Elsevier

Neurocomputing

Volume 454, 24 September 2021, Pages 14-24
Neurocomputing

On the diversity of multi-head attention

https://doi.org/10.1016/j.neucom.2021.04.038Get rights and content

Abstract

Multi-head attention is appealing for the ability to jointly attend to information from different representation subspaces at different positions. In this work, we propose two approaches to better exploit such diversity for multi-head attention, which are complementary to each other. First, we introduce a disagreement regularization to explicitly encourage the diversity among multiple attention heads. Specifically, we propose three types of disagreement regularization, which respectively encourage the subspace, the attended positions, and the output representation associated with each attention head to be different from other heads. Second, we propose to better capture the diverse information distributed in the extracted partial-representations with the routing-by-agreement algorithm. The routing algorithm iteratively updates the proportion of how much a part (i.e. the distinct information learned from a specific subspace) should be assigned to a whole (i.e. the final output representation), based on the agreement between parts and wholes. Experimental results on the machine translation, sentence encoding and logical inference tasks demonstrate the effectiveness and universality of the proposed approaches, which indicate the necessity of better exploiting the diversity for multi-head attention. While the two strategies individually boost performance, combining them together can further improve the model performance.

Introduction

Attention model becomes a standard component of the deep learning networks, contributing to impressive results in machine translation [1], [2], image captioning [3], speech recognition [4], among many other applications. Recently, the performance of attention is further improved by multi-head mechanism [5], which concurrently performs the attention functions on different representation subspaces of the input sequence. Consequently, different attention heads are able to capture distinct properties of the input, which are embedded in different subspaces [6]. Subsequently, a linear transformation is generally employed to aggregate the partial representations extracted by different attention heads [5], [7], producing the final output representation.

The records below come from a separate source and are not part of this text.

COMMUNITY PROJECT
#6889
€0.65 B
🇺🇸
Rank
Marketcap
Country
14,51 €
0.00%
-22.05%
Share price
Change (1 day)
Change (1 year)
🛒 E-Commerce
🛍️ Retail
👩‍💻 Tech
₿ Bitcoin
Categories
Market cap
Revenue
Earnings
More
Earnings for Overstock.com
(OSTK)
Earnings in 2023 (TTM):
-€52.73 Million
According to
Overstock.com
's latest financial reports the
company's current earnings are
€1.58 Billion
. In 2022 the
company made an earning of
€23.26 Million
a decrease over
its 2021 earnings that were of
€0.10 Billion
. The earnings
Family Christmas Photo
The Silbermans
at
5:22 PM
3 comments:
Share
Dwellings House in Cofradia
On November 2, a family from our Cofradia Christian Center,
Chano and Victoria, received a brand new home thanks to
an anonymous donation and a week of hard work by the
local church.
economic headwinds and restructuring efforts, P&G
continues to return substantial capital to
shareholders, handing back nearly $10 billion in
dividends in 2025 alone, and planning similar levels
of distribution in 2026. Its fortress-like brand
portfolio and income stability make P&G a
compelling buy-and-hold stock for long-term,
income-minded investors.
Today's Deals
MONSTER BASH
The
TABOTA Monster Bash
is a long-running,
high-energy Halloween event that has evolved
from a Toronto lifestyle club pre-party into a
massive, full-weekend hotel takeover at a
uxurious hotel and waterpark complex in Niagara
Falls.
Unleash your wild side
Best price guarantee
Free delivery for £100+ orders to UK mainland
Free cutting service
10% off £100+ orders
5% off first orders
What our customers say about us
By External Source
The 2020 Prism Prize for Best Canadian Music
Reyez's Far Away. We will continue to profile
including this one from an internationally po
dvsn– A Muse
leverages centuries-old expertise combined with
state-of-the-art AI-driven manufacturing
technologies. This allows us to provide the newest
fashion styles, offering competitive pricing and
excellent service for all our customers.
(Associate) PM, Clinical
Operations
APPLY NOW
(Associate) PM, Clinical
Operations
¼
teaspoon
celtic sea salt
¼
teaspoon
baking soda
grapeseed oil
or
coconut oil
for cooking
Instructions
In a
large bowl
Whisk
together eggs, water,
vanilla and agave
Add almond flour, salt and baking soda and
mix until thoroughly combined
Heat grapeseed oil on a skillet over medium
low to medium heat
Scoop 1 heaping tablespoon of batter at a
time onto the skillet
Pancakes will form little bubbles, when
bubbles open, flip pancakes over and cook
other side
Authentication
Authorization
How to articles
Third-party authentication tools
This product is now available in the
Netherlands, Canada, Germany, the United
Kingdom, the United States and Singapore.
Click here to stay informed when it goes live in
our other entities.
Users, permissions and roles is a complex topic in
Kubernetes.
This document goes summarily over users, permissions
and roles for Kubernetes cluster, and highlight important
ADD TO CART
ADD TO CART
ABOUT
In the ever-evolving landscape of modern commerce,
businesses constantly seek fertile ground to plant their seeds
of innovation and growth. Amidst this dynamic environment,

However, the conventional multi-head mechanism may not fully exploit the diversity among attention heads. First, one strong point of multi-head attention is the ability to jointly attend to information from different representation subspaces at different positions. But currently there is no mechanism to guarantee that different attention heads indeed capture distinct information. Second, we believe that information extraction and information aggregation are both important to produce an informative representation. We argue that the straightforward linear transformation are not expressive enough to fully capture the rich information distributed in the extracted partial-representations. In this work, we propose two strategies to better exploit the diversity of multi-head attention, namely disagreement regularization and advanced information aggregation.

In response to the first problem, we introduce a disagreement regularization term to explicitly encourage the diversity among multiple attention heads. The disagreement regularization serves as an auxiliary objective to guide the training of the related attention component. Specifically, we propose three types of disagreement regularization, which are applied to the three key components that refer to the calculation of information vector using multi-head attention. Two regularization terms are respectively to maximize cosine distances of the input subspaces and output representations, while the last one is to disperse the positions attended by multiple heads with element-wise multiplication of the corresponding attention matrices. The three regularization terms can be either used individually or in combination.

To address the second problem, we replace the standard linear transformation in conventional multi-head attention [5] with an advanced routing-by-agreement algorithm, to better aggregate the diverse information distributed in the extracted partial-representations. Specifically, we cast information aggregation as the assigning-parts-to-wholes problem [8], and investigate the effectiveness of the routing-by-agreement algorithm, which is an appealing alternative to solving this problem [9], [10]. The routing algorithm iteratively updates the proportion of how much a part should be assigned to a whole, based on the agreement between parts and wholes.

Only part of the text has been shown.